This is one of those books I am almost ashamed to admit I don't love.
It's not badly written. It is one of my favorite fairy tales retold. Everyone else seems to love it and talk about it introducing them to fairy tale retellings and fantasy and causing them to find joy in reading for the first time. And yet it never really clicked for me.
This is not the first time I attempted to read it. I tried (and failed) to make it through several times over the last decade or so. There was never really anything wrong with it. I wasn't annoyed by the characters or the setting. The writing is fine, even lovely in some places. I just never quite manage to connect with anything and I ended up getting bored and needing to return it to the library before I bothered finishing. I did make it through it this time, but I am not sure if I really enjoyed it a whole lot.
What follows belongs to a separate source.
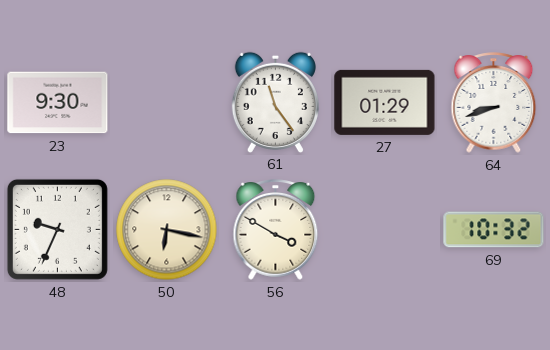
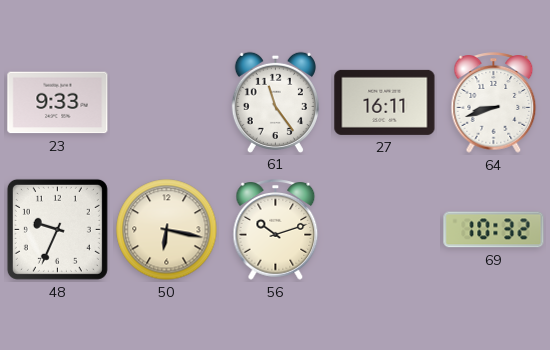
23: 9:30 -> 9:33
27: 01:29 -> 16:11
56: 3:50 -> 10:12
The plot starts off very slow. The first two parts of the novel are devoted to set-up and character development, with no mention of the Beast almost at all. I wouldn't mind this if I managed to fall in love with any of the characters, but I don't. I feel a vague sense of sadness that something kind of bad has happened to the family, but that is the extent of the emotion and caring that the first two parts of the story evokes in me: a sort of "Oh, well, that's too bad. What a shame."
Beauty is an enigma, even after growing up with her and watching her fall in love. She is terrified when she leaves for the Beast's castle, we are told. She is deeply saddened when the Beast is near death, we are told. I don't feel any of that. Everything is so restrained. How am I supposed to care deeply if no one in the book really seems to manage?
Writing this, I went ahead and docked a star because I am not at all comfortable saying "I liked it." It is probably better written than an awful lot of stuff I have given three stars to, but those I at least felt sucked into during the course of reading; this I never did. I wanted to like it. I tried to like it. I was waiting with open arms for it to make me feel something besides ambivalence. I never quite managed.